About this task — The records underneath are to be printed in full and exactly, with no pictures carried over.

[Extracted page text data]

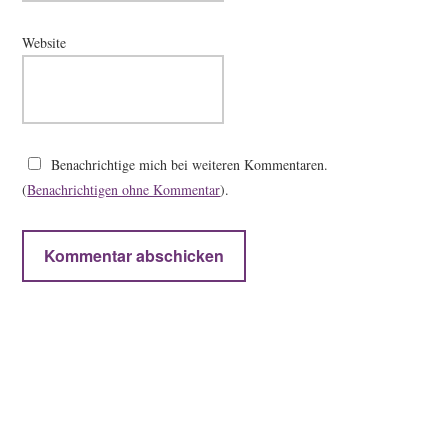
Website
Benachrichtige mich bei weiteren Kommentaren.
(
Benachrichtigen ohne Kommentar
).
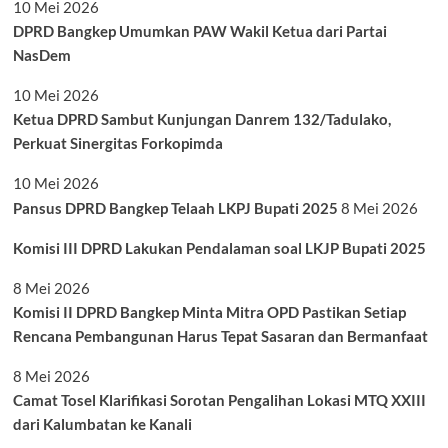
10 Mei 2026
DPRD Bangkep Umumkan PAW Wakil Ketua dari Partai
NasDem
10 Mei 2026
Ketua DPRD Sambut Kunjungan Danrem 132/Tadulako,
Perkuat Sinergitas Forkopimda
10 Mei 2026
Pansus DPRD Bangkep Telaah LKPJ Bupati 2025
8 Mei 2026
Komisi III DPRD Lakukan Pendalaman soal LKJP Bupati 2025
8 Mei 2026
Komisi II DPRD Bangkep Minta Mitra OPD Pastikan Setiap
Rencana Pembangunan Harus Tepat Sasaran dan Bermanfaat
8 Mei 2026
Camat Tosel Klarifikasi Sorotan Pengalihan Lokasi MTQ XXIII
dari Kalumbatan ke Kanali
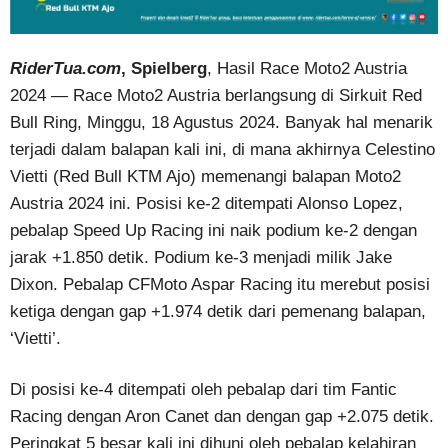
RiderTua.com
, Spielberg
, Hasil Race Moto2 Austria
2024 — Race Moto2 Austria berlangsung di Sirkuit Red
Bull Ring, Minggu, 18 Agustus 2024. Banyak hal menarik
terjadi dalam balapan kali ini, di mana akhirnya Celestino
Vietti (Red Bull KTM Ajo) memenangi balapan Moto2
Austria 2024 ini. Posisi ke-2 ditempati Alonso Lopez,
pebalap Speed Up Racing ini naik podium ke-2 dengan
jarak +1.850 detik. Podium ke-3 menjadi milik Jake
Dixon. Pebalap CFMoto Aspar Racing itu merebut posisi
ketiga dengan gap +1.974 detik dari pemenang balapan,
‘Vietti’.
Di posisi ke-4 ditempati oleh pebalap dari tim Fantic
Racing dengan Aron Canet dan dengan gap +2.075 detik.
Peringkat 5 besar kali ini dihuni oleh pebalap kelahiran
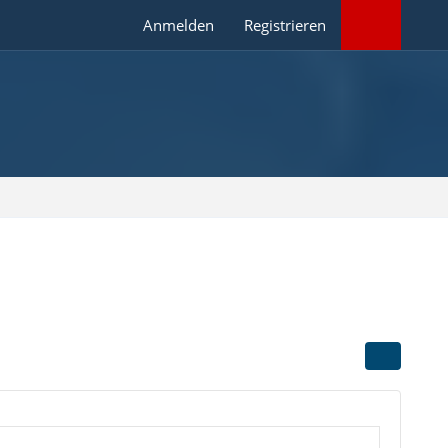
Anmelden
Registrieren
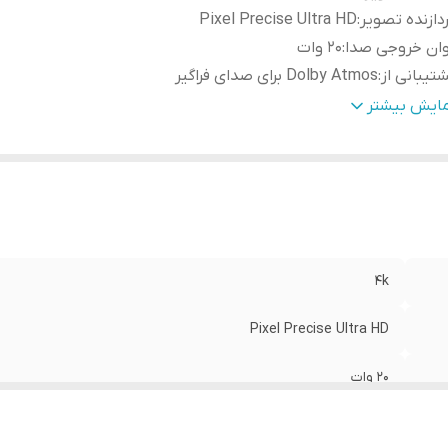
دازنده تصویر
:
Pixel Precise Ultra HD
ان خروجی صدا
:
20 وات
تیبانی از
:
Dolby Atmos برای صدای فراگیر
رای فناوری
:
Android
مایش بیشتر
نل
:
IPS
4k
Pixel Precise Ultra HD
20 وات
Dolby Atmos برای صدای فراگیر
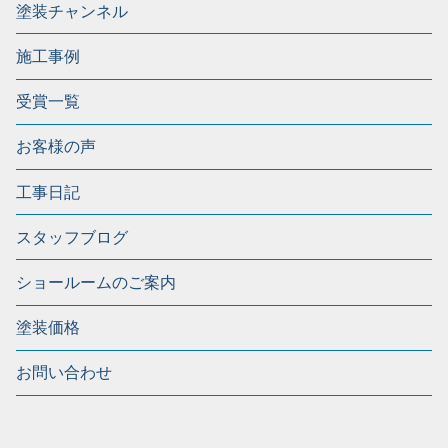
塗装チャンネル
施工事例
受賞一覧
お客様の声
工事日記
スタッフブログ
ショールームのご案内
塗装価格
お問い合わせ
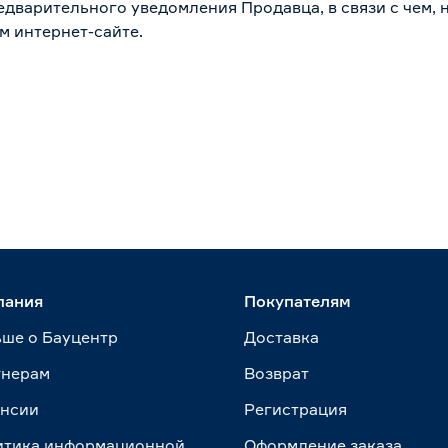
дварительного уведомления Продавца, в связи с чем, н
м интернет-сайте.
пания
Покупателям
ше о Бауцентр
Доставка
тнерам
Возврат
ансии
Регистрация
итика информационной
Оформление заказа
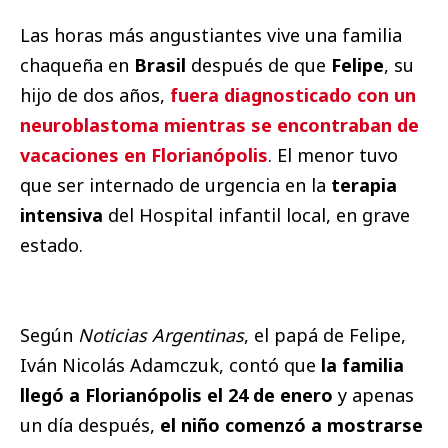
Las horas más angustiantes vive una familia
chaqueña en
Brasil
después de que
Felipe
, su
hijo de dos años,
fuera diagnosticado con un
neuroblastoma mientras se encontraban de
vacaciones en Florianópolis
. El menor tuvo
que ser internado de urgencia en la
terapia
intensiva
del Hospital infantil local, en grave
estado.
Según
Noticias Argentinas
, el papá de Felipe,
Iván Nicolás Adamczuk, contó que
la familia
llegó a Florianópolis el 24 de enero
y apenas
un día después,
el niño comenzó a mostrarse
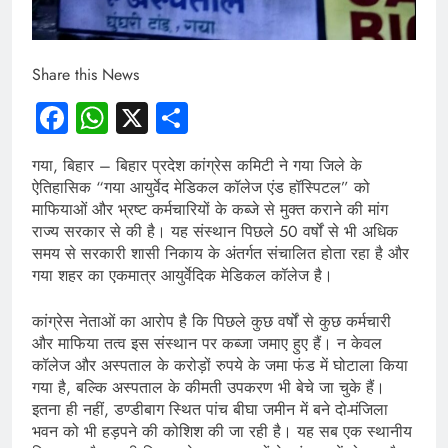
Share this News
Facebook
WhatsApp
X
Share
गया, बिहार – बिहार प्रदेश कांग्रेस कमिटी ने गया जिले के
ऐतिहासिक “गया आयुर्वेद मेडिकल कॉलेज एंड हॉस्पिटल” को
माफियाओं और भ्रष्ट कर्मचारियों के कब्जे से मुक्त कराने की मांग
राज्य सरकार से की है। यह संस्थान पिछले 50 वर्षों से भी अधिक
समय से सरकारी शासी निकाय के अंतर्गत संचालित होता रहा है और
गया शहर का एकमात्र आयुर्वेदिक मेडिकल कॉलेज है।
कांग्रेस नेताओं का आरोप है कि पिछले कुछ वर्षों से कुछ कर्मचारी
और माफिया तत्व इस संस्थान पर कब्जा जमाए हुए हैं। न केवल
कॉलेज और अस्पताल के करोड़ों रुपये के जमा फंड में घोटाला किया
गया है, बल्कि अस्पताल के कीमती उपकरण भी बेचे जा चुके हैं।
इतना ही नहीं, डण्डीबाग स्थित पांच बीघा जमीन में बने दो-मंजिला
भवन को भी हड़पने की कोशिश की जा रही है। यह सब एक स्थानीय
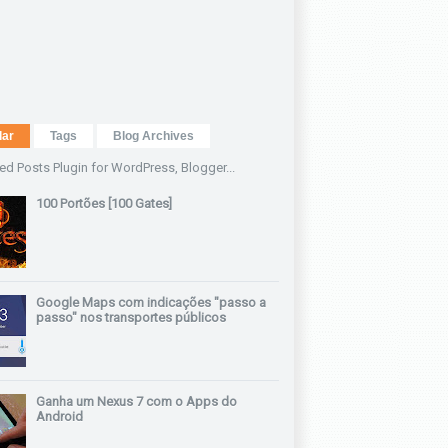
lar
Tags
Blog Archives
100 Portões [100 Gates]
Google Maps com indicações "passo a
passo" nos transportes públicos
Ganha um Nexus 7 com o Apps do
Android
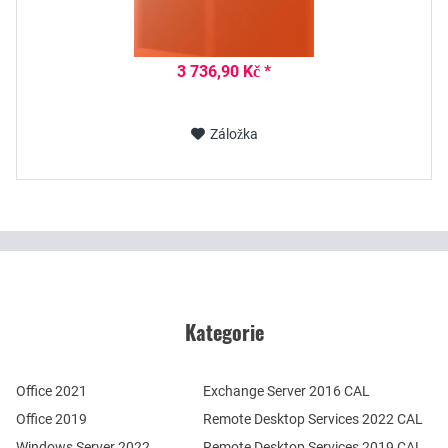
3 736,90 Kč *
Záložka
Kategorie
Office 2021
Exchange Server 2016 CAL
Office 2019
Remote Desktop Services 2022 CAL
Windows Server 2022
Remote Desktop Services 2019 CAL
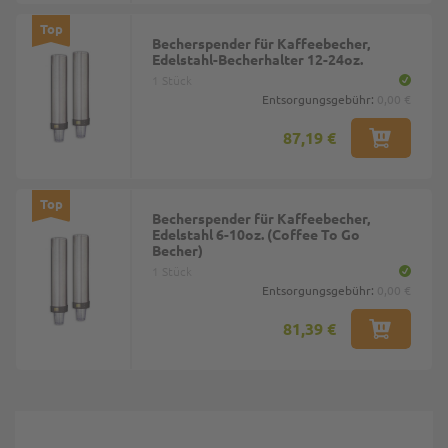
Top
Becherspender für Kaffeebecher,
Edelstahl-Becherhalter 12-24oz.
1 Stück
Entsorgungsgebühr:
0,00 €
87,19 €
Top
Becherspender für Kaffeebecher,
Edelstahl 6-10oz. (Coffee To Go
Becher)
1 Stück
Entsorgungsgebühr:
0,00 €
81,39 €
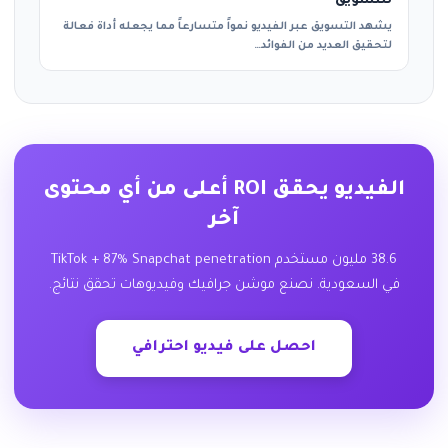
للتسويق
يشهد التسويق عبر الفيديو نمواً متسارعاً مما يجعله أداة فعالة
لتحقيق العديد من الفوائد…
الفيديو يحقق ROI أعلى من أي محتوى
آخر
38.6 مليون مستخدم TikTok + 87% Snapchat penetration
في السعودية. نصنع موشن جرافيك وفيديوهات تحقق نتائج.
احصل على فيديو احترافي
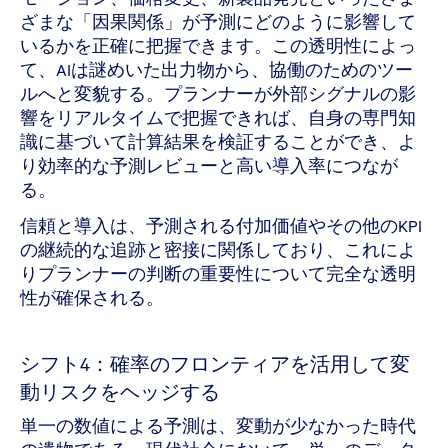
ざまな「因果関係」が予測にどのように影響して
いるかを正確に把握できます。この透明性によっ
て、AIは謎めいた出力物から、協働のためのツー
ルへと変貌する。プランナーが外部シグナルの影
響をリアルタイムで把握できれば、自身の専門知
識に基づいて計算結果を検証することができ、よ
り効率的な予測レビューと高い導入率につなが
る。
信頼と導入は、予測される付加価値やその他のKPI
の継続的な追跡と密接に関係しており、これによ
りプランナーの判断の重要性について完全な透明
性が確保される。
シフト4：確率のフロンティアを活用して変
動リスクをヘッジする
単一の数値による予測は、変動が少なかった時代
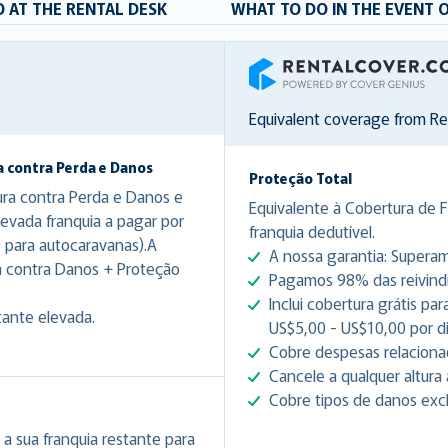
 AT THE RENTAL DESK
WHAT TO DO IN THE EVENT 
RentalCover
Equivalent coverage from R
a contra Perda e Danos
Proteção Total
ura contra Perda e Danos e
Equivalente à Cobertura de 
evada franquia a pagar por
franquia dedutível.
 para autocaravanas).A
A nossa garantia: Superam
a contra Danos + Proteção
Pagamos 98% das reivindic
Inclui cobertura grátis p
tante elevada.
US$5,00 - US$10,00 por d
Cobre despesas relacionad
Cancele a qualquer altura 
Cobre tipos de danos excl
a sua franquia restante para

Exercise answer —
Website
Benachrichtige mich bei weiteren Kommentaren.
(
Benachrichtigen ohne Kommentar
).
10 Mei 2026
DPRD Bangkep Umumkan PAW Wakil Ketua dari Partai
NasDem
10 Mei 2026
Ketua DPRD Sambut Kunjungan Danrem 132/Tadulako,
Perkuat Sinergitas Forkopimda
10 Mei 2026
Pansus DPRD Bangkep Telaah LKPJ Bupati 2025
8 Mei 2026
Komisi III DPRD Lakukan Pendalaman soal LKJP Bupati 2025
8 Mei 2026
Komisi II DPRD Bangkep Minta Mitra OPD Pastikan Setiap
Rencana Pembangunan Harus Tepat Sasaran dan Bermanfaat
8 Mei 2026
Camat Tosel Klarifikasi Sorotan Pengalihan Lokasi MTQ XXIII
dari Kalumbatan ke Kanali
RiderTua.com
, Spielberg
, Hasil Race Moto2 Austria
2024 — Race Moto2 Austria berlangsung di Sirkuit Red
Bull Ring, Minggu, 18 Agustus 2024. Banyak hal menarik
terjadi dalam balapan kali ini, di mana akhirnya Celestino
Vietti (Red Bull KTM Ajo) memenangi balapan Moto2
Austria 2024 ini. Posisi ke-2 ditempati Alonso Lopez,
pebalap Speed Up Racing ini naik podium ke-2 dengan
jarak +1.850 detik. Podium ke-3 menjadi milik Jake
Dixon. Pebalap CFMoto Aspar Racing itu merebut posisi
ketiga dengan gap +1.974 detik dari pemenang balapan,
‘Vietti’.
Di posisi ke-4 ditempati oleh pebalap dari tim Fantic
Racing dengan Aron Canet dan dengan gap +2.075 detik.
Peringkat 5 besar kali ini dihuni oleh pebalap kelahiran
Anmelden
Registrieren
دازنده تصویر
:
Pixel Precise Ultra HD
ان خروجی صدا
:
20 وات
تیبانی از
:
Dolby Atmos برای صدای فراگیر
رای فناوری
:
Android
مایش بیشتر
نل
:
IPS
4k
Pixel Precise Ultra HD
20 وات
Dolby Atmos برای صدای فراگیر
塗装チャンネル
施工事例
受賞一覧
お客様の声
工事日記
スタッフブログ
ショールームのご案内
塗装価格
お問い合わせ
дварительного уведомления Продавца, в связи с чем, н
м интернет-сайте.
пания
Покупателям
ше о Бауцентр
Доставка
тнерам
Возврат
ансии
Регистрация
итика информационной
Оформление заказа
Las horas más angustiantes vive una familia
chaqueña en
Brasil
después de que
Felipe
, su
hijo de dos años,
fuera diagnosticado con un
neuroblastoma mientras se encontraban de
vacaciones en Florianópolis
. El menor tuvo
que ser internado de urgencia en la
terapia
intensiva
del Hospital infantil local, en grave
estado.
Según
Noticias Argentinas
, el papá de Felipe,
Iván Nicolás Adamczuk, contó que
la familia
llegó a Florianópolis el 24 de enero
y apenas
un día después,
el niño comenzó a mostrarse
Share this News
Facebook
WhatsApp
X
Share
गया, बिहार – बिहार प्रदेश कांग्रेस कमिटी ने गया जिले के
ऐतिहासिक “गया आयुर्वेद मेडिकल कॉलेज एंड हॉस्पिटल” को
माफियाओं और भ्रष्ट कर्मचारियों के कब्जे से मुक्त कराने की मांग
राज्य सरकार से की है। यह संस्थान पिछले 50 वर्षों से भी अधिक
समय से सरकारी शासी निकाय के अंतर्गत संचालित होता रहा है और
गया शहर का एकमात्र आयुर्वेदिक मेडिकल कॉलेज है।
कांग्रेस नेताओं का आरोप है कि पिछले कुछ वर्षों से कुछ कर्मचारी
और माफिया तत्व इस संस्थान पर कब्जा जमाए हुए हैं। न केवल
कॉलेज और अस्पताल के करोड़ों रुपये के जमा फंड में घोटाला किया
गया है, बल्कि अस्पताल के कीमती उपकरण भी बेचे जा चुके हैं।
इतना ही नहीं, डण्डीबाग स्थित पांच बीघा जमीन में बने दो-मंजिला
भवन को भी हड़पने की कोशिश की जा रही है। यह सब एक स्थानीय
lar
Tags
Blog Archives
100 Portões [100 Gates]
Google Maps com indicações "passo a
passo" nos transportes públicos
Ganha um Nexus 7 com o Apps do
Android
3 736,90 Kč *
Záložka
Kategorie
Office 2021
Exchange Server 2016 CAL
Office 2019
Remote Desktop Services 2022 CAL
Windows Server 2022
Remote Desktop Services 2019 CAL
Top
Becherspender für Kaffeebecher,
Edelstahl-Becherhalter 12-24oz.
1 Stück
Entsorgungsgebühr:
0,00 €
87,19 €
Top
Becherspender für Kaffeebecher,
Edelstahl 6-10oz. (Coffee To Go
Becher)
1 Stück
Entsorgungsgebühr:
0,00 €
81,39 €
للتسويق
يشهد التسويق عبر الفيديو نمواً متسارعاً مما يجعله أداة فعالة
لتحقيق العديد من الفوائد…
الفيديو يحقق ROI أعلى من أي محتوى
آخر
38.6 مليون مستخدم TikTok + 87% Snapchat penetration
في السعودية. نصنع موشن جرافيك وفيديوهات تحقق نتائج.
احصل على فيديو احترافي
ざまな「因果関係」が予測にどのように影響して
いるかを正確に把握できます。この透明性によっ
て、AIは謎めいた出力物から、協働のためのツー
ルへと変貌する。プランナーが外部シグナルの影
響をリアルタイムで把握できれば、自身の専門知
識に基づいて計算結果を検証することができ、よ
り効率的な予測レビューと高い導入率につなが
る。
信頼と導入は、予測される付加価値やその他のKPI
の継続的な追跡と密接に関係しており、これによ
りプランナーの判断の重要性について完全な透明
性が確保される。
シフト4：確率のフロンティアを活用して変
動リスクをヘッジする
単一の数値による予測は、変動が少なかった時代
 AT THE RENTAL DESK
WHAT TO DO IN THE EVENT 
RentalCover
Equivalent coverage from R
a contra Perda e Danos
Proteção Total
ura contra Perda e Danos e
Equivalente à Cobertura de 
evada franquia a pagar por
franquia dedutível.
 para autocaravanas).A
A nossa garantia: Superam
a contra Danos + Proteção
Pagamos 98% das reivindic
Inclui cobertura grátis p
tante elevada.
US$5,00 - US$10,00 por d
Cobre despesas relacionad
Cancele a qualquer altura 
Cobre tipos de danos excl
a sua franquia restante para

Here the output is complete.